**Problem requirements:**
Line by line, please look for the word "Estudiantil" in the following records, then copy each line you find it in.

**Available records:**
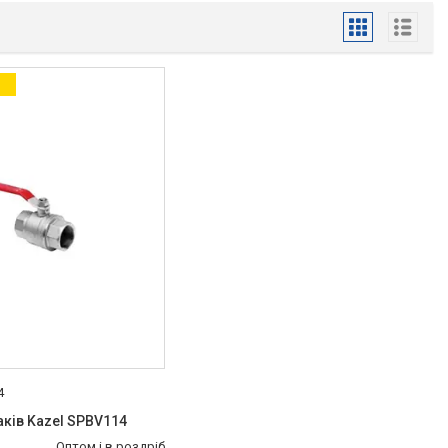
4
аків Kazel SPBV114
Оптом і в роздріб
--
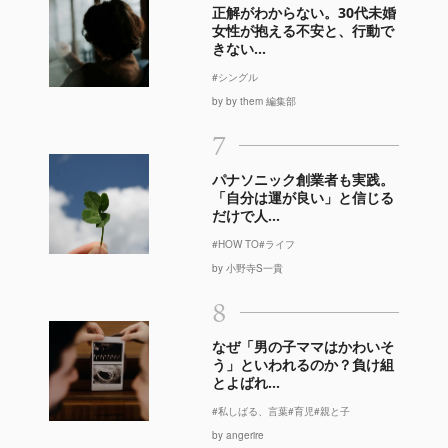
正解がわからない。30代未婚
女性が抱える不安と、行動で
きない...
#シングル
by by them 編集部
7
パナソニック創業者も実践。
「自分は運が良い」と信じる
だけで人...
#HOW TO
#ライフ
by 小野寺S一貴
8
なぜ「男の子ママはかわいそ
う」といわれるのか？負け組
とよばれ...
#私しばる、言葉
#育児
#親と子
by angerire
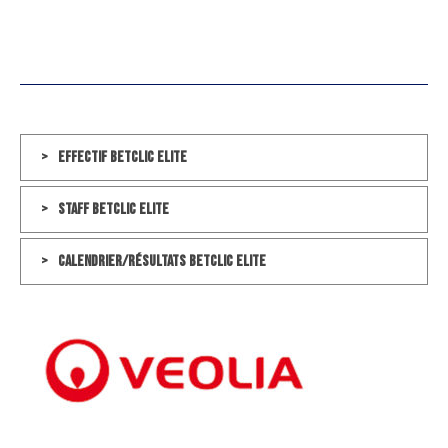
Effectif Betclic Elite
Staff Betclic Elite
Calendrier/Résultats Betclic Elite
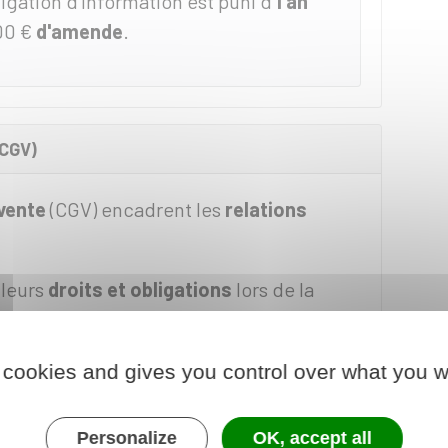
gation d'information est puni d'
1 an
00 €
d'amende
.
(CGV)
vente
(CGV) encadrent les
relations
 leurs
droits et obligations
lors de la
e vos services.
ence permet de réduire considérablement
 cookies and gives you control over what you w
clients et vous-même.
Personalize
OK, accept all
==
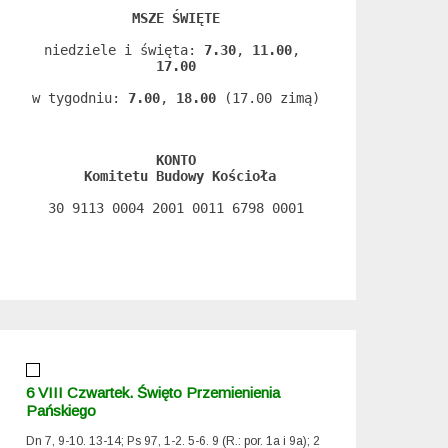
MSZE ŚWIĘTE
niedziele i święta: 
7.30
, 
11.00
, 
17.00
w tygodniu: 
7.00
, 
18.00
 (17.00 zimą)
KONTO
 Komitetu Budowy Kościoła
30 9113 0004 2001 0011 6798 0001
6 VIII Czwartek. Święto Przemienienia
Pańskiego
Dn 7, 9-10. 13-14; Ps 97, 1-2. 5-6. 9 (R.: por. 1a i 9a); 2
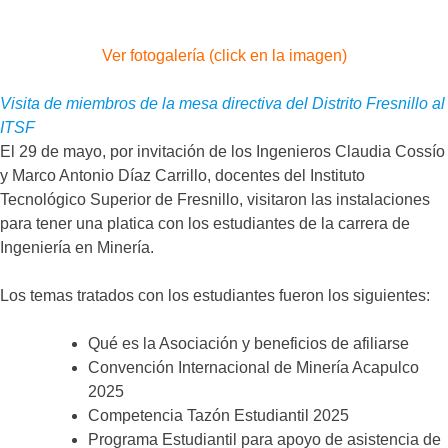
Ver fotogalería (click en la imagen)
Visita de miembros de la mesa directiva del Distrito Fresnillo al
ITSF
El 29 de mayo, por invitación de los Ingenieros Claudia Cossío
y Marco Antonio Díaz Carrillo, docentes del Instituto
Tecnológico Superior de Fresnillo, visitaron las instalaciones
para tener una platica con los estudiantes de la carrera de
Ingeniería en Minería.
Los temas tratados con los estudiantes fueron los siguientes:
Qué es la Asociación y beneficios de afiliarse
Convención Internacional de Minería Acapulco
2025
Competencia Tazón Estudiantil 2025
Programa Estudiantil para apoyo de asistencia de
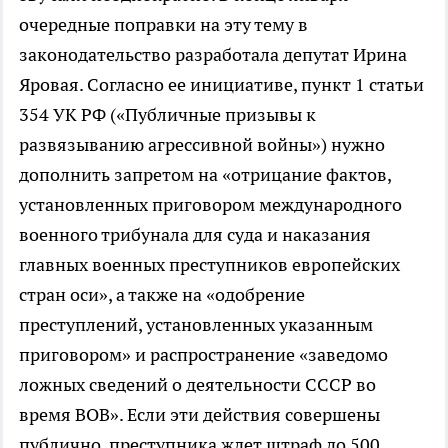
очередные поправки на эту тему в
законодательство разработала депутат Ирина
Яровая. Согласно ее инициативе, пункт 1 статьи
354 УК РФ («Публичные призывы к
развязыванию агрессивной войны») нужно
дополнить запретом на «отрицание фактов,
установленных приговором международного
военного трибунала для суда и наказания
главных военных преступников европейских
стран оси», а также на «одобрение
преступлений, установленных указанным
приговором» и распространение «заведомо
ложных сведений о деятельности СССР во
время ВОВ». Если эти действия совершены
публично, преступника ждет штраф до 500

**Response:**
Competencia Tazón Estudiantil 2025
Programa Estudiantil para apoyo de asistencia de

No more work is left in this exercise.